━━ Exercise material

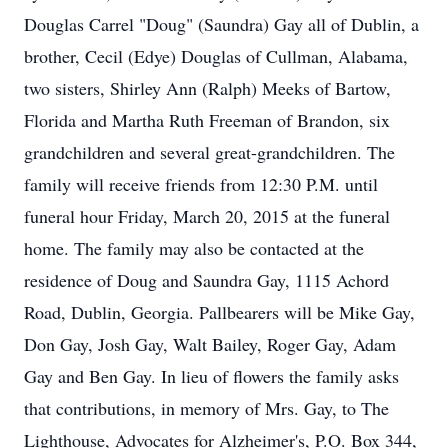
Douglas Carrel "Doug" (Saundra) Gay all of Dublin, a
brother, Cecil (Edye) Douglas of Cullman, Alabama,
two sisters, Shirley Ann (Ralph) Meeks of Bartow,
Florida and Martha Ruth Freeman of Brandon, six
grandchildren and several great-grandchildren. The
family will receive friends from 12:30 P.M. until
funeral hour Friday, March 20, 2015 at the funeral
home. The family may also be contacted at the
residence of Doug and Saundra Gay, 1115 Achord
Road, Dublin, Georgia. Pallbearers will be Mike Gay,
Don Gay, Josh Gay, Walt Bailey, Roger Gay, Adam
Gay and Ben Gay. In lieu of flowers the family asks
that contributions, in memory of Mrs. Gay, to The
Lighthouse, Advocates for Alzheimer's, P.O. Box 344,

━━━━
━━ Exercise material

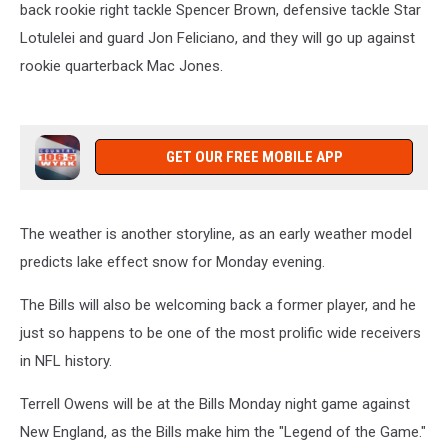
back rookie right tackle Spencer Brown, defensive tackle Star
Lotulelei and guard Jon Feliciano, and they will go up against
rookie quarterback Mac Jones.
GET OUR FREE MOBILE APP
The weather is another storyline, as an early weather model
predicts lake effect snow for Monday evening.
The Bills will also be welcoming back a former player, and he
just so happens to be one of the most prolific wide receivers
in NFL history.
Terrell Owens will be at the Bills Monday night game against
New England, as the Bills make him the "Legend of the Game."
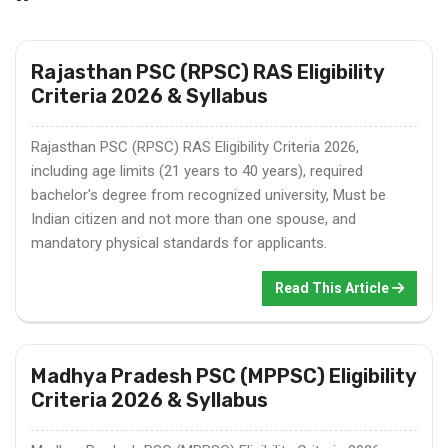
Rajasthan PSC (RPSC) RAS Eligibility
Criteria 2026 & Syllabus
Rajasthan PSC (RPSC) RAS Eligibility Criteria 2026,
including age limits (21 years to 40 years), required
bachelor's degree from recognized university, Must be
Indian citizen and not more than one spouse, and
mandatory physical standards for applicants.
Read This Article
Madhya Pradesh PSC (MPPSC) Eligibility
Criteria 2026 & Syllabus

━━━━
━━ Exercise material

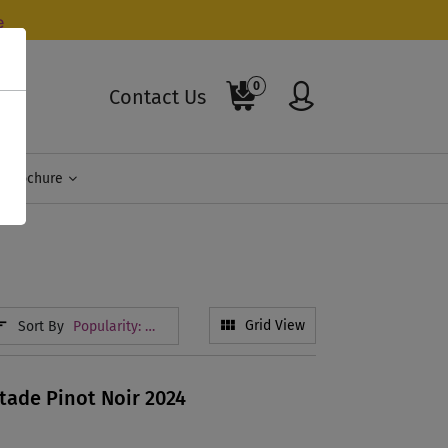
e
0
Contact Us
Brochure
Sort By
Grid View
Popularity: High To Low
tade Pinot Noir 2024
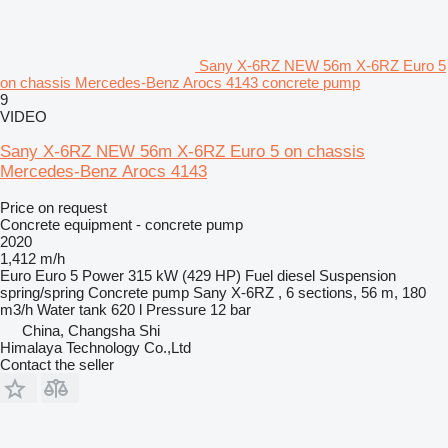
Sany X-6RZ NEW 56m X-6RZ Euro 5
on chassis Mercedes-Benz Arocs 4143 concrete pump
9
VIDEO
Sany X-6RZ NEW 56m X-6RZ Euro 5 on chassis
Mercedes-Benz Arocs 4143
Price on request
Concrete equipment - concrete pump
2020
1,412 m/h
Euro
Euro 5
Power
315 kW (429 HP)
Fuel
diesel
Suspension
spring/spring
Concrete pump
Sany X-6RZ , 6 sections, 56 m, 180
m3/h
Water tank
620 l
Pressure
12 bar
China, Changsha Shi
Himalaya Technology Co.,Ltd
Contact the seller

━━━━

**What to produce:** All lines above from the line with "that contributions, in" through the line with "Lighthouse, Advocates for", both included, are to be set down exactly, with nothing else.

**Output of the task:**
that contributions, in memory of Mrs. Gay, to The
Lighthouse, Advocates for Alzheimer's, P.O. Box 344,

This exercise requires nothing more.